> **Activity**
Pick out the lines below that contain the string "abbonamento" and copy them all.
[Input for this task Boundary: Start]
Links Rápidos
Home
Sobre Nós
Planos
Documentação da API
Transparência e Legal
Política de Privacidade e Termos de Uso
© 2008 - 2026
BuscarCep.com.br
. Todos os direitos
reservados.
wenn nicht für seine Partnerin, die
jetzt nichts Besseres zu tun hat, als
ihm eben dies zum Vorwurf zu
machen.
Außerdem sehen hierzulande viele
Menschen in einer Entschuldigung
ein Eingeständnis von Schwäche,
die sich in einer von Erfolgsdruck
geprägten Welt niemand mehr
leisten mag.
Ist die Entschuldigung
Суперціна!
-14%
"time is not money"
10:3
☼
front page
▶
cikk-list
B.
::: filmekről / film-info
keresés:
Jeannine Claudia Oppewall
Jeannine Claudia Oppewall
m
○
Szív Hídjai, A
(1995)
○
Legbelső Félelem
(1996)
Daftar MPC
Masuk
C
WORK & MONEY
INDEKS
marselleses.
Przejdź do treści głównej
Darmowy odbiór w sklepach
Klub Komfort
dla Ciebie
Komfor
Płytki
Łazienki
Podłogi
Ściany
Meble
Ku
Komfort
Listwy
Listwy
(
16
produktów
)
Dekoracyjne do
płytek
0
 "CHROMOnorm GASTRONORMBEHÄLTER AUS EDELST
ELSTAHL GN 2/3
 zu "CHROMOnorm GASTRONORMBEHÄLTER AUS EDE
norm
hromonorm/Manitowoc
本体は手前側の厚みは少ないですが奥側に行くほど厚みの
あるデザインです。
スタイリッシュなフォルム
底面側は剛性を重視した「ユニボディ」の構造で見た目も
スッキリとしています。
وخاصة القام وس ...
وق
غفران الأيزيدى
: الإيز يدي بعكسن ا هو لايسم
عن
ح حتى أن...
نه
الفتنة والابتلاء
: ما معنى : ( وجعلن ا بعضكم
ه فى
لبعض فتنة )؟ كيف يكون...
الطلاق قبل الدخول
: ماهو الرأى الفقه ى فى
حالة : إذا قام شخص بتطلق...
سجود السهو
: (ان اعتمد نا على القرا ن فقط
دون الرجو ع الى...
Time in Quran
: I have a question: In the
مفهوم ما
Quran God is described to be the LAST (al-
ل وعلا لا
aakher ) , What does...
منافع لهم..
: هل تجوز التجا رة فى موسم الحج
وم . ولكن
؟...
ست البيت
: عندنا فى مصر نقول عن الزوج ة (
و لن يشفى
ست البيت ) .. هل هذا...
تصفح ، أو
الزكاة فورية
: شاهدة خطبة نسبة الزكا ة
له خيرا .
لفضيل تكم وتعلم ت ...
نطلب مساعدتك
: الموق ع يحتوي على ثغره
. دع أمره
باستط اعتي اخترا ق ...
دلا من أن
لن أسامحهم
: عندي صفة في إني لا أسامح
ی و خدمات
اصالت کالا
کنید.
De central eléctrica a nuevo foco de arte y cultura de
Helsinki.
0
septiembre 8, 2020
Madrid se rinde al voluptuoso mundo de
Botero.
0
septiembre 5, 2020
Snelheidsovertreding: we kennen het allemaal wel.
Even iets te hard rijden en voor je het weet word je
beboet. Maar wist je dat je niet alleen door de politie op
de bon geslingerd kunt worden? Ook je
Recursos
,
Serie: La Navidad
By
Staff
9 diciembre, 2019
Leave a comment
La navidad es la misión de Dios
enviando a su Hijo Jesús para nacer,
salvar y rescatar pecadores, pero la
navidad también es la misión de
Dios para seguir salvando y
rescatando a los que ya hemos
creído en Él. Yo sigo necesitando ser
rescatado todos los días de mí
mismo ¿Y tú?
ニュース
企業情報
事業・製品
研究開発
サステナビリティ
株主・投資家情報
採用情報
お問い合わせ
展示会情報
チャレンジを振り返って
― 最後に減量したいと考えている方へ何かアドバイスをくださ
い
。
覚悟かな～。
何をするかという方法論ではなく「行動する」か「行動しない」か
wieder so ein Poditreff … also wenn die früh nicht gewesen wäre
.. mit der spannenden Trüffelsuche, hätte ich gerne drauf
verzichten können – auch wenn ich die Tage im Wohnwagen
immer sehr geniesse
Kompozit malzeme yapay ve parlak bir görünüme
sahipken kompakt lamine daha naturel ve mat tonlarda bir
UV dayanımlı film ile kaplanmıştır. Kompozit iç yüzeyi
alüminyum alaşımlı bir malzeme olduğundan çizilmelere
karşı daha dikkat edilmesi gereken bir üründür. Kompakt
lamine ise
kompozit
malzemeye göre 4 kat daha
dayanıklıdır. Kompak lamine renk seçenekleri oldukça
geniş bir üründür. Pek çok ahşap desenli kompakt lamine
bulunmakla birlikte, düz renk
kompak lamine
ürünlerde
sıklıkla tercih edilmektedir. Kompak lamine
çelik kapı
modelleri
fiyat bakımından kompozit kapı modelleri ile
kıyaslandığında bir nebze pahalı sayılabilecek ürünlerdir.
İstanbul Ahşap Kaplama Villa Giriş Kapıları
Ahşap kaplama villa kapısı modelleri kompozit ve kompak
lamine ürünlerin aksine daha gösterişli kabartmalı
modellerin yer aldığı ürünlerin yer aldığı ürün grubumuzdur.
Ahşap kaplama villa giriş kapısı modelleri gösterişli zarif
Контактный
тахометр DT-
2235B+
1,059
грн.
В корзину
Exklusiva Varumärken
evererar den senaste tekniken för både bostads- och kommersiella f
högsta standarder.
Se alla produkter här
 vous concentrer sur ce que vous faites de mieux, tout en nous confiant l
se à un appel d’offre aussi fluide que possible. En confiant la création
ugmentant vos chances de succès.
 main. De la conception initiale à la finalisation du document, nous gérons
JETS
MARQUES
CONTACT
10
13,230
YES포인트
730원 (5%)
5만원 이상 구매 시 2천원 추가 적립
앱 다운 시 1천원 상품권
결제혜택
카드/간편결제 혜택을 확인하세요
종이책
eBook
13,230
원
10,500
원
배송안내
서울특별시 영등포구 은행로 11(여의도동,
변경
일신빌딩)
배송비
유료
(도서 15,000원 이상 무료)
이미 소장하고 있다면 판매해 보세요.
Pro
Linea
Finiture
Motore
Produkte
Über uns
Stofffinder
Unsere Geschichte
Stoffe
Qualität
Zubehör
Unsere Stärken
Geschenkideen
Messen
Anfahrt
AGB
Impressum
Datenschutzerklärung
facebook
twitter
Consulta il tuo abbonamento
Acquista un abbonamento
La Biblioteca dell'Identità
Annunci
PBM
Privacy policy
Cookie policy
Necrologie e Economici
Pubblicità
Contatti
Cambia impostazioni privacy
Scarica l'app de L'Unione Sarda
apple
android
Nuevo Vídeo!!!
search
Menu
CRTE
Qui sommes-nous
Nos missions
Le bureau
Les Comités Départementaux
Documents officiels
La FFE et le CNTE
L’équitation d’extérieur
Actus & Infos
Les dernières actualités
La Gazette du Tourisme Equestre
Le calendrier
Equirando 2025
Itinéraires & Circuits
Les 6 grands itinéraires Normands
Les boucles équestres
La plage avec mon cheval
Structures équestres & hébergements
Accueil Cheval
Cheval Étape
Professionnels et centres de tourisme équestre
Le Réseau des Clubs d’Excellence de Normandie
[Input for this task Boundary: End]
> **Solution**
Consulta il tuo abbonamento
Acquista un abbonamento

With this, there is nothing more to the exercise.